(Page segmentation data)
::::::::
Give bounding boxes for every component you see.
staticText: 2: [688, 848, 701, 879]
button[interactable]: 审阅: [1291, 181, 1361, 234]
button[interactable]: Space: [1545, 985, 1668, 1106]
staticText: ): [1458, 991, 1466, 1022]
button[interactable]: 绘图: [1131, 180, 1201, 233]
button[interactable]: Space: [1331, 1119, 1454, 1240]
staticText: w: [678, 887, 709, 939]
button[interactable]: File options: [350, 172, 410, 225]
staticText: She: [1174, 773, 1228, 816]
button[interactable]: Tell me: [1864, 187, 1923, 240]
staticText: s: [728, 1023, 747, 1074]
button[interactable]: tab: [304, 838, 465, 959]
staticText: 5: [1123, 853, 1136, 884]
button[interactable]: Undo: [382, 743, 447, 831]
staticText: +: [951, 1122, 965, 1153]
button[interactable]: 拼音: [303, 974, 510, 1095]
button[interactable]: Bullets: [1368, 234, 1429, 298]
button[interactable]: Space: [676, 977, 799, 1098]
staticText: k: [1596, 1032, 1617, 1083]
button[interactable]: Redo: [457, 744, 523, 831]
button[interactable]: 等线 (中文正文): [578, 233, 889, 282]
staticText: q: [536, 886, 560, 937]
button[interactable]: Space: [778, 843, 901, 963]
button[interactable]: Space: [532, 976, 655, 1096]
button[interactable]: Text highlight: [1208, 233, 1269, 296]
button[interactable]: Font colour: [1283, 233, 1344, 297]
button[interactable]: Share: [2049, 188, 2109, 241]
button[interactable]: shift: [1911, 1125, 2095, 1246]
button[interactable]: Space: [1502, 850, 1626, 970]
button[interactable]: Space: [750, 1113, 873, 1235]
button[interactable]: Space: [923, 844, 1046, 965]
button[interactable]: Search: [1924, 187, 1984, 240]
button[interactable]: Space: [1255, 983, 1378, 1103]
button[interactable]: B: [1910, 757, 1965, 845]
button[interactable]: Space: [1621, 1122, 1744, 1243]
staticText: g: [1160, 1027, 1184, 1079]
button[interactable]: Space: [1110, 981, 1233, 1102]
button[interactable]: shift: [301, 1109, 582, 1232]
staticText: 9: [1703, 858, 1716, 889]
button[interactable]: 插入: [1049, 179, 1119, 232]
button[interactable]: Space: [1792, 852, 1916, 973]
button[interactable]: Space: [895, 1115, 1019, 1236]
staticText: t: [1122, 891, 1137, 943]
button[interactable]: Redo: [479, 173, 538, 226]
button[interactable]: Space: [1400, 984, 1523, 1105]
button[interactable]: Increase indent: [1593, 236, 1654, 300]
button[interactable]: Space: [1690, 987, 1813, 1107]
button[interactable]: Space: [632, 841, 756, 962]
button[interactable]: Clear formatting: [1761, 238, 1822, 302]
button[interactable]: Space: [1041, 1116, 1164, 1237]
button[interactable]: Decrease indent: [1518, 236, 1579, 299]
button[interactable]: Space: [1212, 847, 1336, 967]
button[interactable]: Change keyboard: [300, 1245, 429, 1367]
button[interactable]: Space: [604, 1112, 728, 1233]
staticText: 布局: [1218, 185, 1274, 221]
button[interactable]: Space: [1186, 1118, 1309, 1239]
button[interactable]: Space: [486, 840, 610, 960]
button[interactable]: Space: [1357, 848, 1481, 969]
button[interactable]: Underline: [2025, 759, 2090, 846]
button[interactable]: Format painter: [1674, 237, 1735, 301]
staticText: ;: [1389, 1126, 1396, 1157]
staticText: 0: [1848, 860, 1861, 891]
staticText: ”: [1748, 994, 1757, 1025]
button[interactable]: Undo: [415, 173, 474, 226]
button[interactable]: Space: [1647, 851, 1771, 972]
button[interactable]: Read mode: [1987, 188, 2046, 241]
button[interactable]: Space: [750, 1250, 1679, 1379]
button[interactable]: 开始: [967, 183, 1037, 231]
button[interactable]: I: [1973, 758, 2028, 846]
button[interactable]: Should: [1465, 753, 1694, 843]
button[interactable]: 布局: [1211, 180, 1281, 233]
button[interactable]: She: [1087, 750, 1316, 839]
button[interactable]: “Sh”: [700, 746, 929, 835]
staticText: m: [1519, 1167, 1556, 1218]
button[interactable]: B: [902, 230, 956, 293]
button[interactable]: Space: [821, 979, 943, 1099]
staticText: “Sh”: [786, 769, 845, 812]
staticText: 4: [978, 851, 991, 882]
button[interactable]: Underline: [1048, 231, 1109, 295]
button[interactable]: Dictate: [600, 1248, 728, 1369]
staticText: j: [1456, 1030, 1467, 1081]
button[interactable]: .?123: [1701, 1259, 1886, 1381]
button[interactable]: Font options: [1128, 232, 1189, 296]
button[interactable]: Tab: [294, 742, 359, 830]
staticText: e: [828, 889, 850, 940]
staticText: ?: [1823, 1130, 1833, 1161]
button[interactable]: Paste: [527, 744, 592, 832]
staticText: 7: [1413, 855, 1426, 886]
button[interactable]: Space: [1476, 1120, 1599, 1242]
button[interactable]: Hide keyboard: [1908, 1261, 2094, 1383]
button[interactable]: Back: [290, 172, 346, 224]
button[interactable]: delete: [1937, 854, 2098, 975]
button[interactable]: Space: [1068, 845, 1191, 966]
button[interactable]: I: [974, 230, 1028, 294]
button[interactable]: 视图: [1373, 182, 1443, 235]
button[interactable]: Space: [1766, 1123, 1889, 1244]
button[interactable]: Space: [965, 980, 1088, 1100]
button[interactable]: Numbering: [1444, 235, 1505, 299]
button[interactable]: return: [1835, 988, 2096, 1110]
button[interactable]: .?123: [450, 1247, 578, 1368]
::::::::
• [AIM OF THE TASK] Filter the records for the word "shift" and show every line that has it.

• [EXERCISE RESULT]
button[interactable]: shift: [1911, 1125, 2095, 1246]
button[interactable]: shift: [301, 1109, 582, 1232]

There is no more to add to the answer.